O Conselho Nacional de Educação está longe de ser a única entidade a alertar para as consequências negativas da retenção e para os benefícios de acabar com ela ou, pelo menos, de a tornar residual. Já no ano passado, o Banco de Portugal (BdP) tinha defendido o mesmo. No estudo "Retenção Escolar no Ensino Básico em Portugal", publicado em junho no boletim económico do BdP, os investigadores Manuel Coutinho Pereira e Hugo Reis revelaram que os alunos portugueses que chumbaram no 1º e 2º ciclos "não retiraram qualquer benefício" de terem ficado retidos e obtiveram mesmo piores resultados no PISA - o maior estudo internacional de Educação, que compara as competências dos jovens de 15 anos em vários países - "do que teriam obtido se não tivessem repetido" o ano.

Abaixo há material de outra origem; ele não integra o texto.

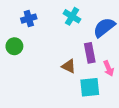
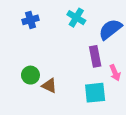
green circle: (14, 46) -> (30, 75), moved
brown triangle: (69, 66) -> (49, 86), moved

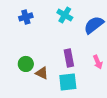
purple rectangle: (95, 56) -> (69, 58), moved
cyan square: (95, 93) -> (68, 82), moved

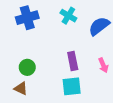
blue cross: (26, 17) -> (27, 18), size x1.5
brown triangle: (42, 73) -> (21, 88), moved

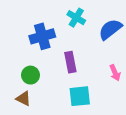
blue cross: (27, 18) -> (42, 36), moved
purple rectangle: (73, 61) -> (70, 62), moved

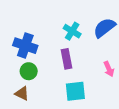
cyan cross: (76, 18) -> (72, 31), moved
blue cross: (42, 36) -> (25, 46), moved, turned 35

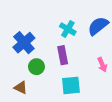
blue cross: (25, 46) -> (24, 43), turned 30
green circle: (29, 71) -> (36, 67), moved

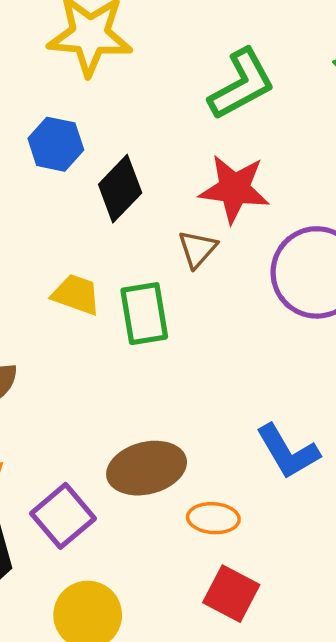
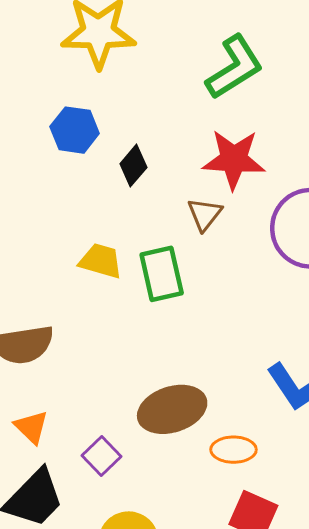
black diamond: (120, 189) -> (133, 166), size x0.7
purple square: (63, 516) -> (101, 456), size x0.7

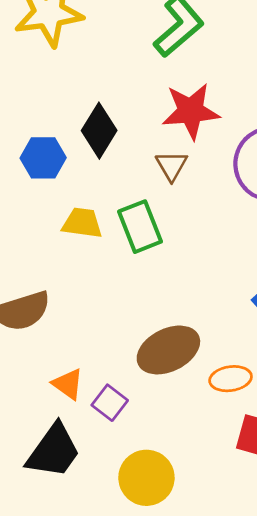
blue hexagon: (75, 130) -> (43, 158), moved
black diamond: (133, 166) -> (99, 131), size x1.4
orange triangle: (31, 427) -> (68, 384), moved

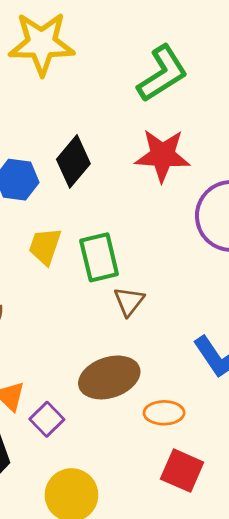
brown triangle: (172, 166) -> (129, 301), moved
yellow trapezoid: (82, 223) -> (45, 246), turned -87

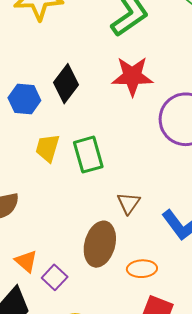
brown triangle: (129, 301) -> (128, 203), moved
brown ellipse: (109, 377) -> (100, 244), turned -54

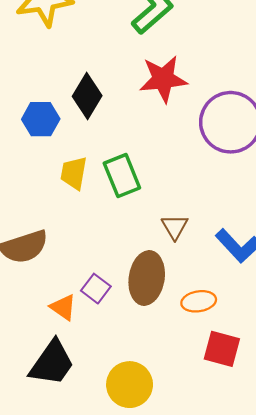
purple square: (55, 277) -> (96, 289), moved

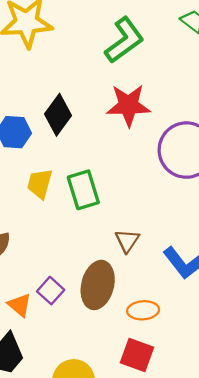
red square: (222, 349) -> (137, 355), moved

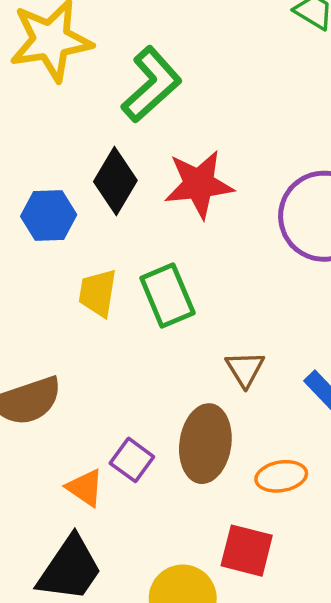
green L-shape: (124, 40) -> (151, 85), moved
red star: (129, 105) -> (199, 184), moved
red square: (137, 355) -> (247, 551), moved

Por isso, os dois investigadores do Departamento de Estudos Económicos do Banco de Portugal concluíram que "a retenção numa fase inicial da vida escolar parece ser prejudicial para o desempenho educativo a longo prazo" e sublinharam que "poderá haver vantagem em substituir, em parte, esta prática por programas alternativos de apoio" aos estudantes com mais dificuldades.
Também a Comissão Europeia critica a "cultura da retenção" que diz ainda persistir em alguns países, nomeadamente Portugal, Espanha e Bélgica. Num relatório divulgado em 2011, a Eurydice (Rede de Informação sobre a Educação na Europa) conclui que o chumbo "deve ser suplantado por uma abordagem alternativa para responder às dificuldades de aprendizagem dos alunos".
Jorge Ramos do Ó, especialista em História e Psicologia da Educação, concorda: "Chumbar só serve para produzir culpa nos que reprovam, ao mesmo tempo que desresponsabiliza a escola." Mas o problema é mais vasto, diz. Para o investigador da Universidade de Lisboa, é o próprio modelo de ensino que promove o insucesso. "Estamos a preparar os alunos da mesma forma que preparávamos há 50 ou 100 anos, baseando o ensino exclusivamente na capacidade de reproduzir conteúdos, sem valorizar a criatividade ou a experimentação. Ensinamos tudo a todos da mesma maneira e ao mesmo tempo, o que já não faz qualquer sentido numa sociedade que entretanto mudou radicalmente.